Dexmedetomidine is a potent, highly selective agonist of pre- and post-synaptic α2-adrenoceptors in the central nervous system [20]. In addition to the pre-sympathetic junction, α2-adrenoceptors are also expressed on vascular smooth muscle cells [27]. The mechanism of action of dexmedetomidine has been described as follows: dexmedetomidine weakens sympathetic excitability by binding to α2-adrenoceptors, which inhibits excitatory neurotransmitter release; at the same time, cholinergic anti-inflammatory pathways are activated to reduce inflammatory factor release as well as the inflammatory response; accordingly, haemodynamic parameters are stabilized and the risk of postoperative cognitive dysfunction is lowered [28]. In the study of Wang et al., dexmedetomidine was found to increase miR-381 expression and to inhibit early growth response protein 1 (EGR1)-mediated p53 activation, thereby reducing DNA damage, neuroinflammatory response, neuronal apoptosis, and postoperative cognitive dysfunction in elderly patients [29]. In a meta-analysis, the investigators confirmed that dexmedetomidine significantly reduced opioid consumption by patients for 24 h after laparoscopy and prolonged the time to first request analgesia [30]. Dexmedetomidine has also been demonstrated to block the function of the central nervous system, lowering noradrenergic and dopaminergic output in a dose-dependent manner [31]. Dexmedetomidine may enhance postsynaptic dorsal root ganglion-mediated analgesia by inhibiting central noradrenergic pathways [32]. In our study, dexmedetomidine was beneficial to maintain stable hormone levels during extubation and stable haemodynamic parameters during anaesthesia recovery, as well as to improve cognitive function and pain in elderly gynaecological patients. It is obvious that our findings are basically consistent with previous studies [33].

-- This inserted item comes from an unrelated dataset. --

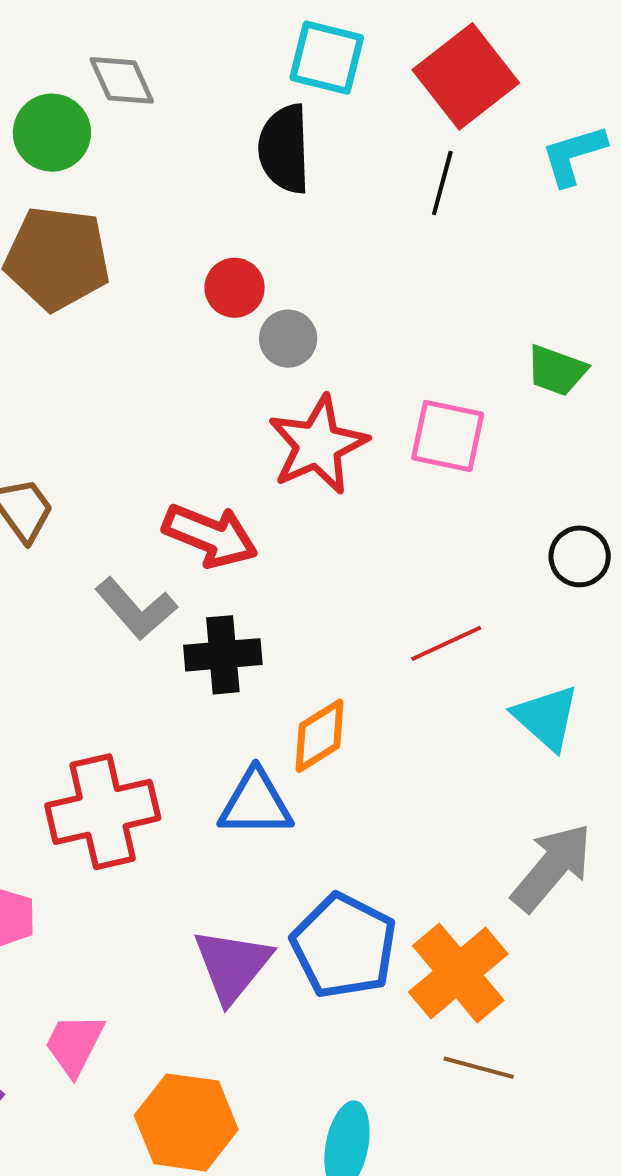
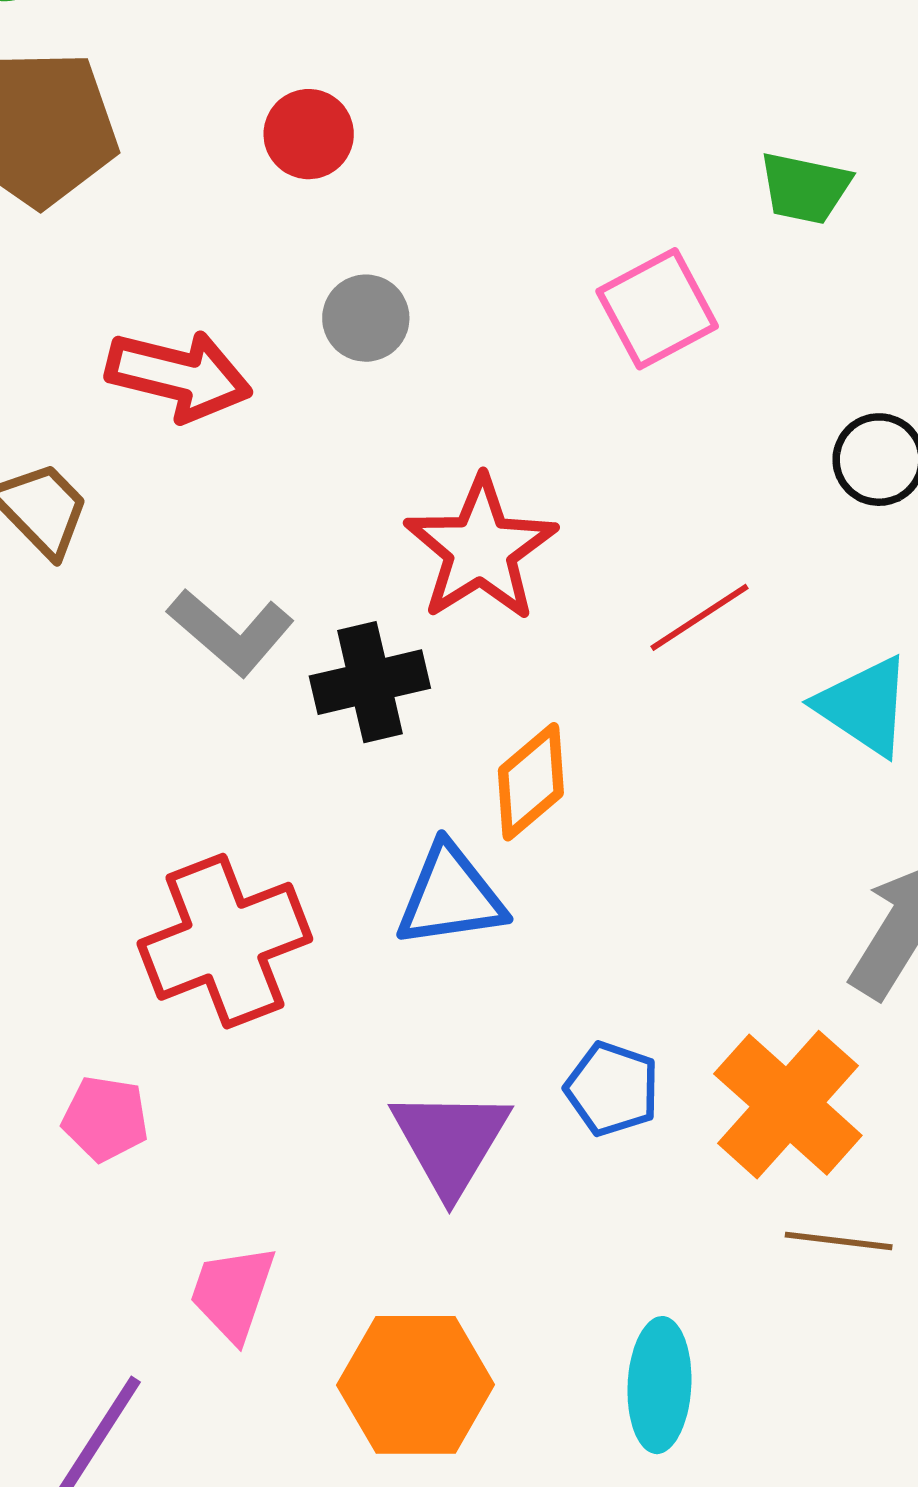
gray circle: (288, 339) -> (366, 318), moved
pink square: (448, 436) -> (657, 309), turned -32
red star: (318, 445) -> (481, 549), moved
red arrow: (210, 536) -> (179, 375), moved
blue pentagon: (344, 946) -> (612, 1089), size x0.6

However, there are some limitations to this study. For example, the sample size of this study is small. Future studies with multiple centres and large sample sizes will be required to validate the findings of this study.

Conclusions

Taken as a whole, dexmedetomidine can stabilize the haemodynamic parameters and the hormone levels, effectively relieve postoperative pain, and enhance the postoperative cognitive function in elderly gynaecological patients undergoing laparoscopic surgery during anaesthesia recovery. It is deserving of widespread public awareness due to its superior overall effect and strong clinical applicability.

Acknowledgments

Qiong Li and Li-ying Fu contributed equally to this work as co-first authors.

Conflict of interest

The authors declare no conflict of interest.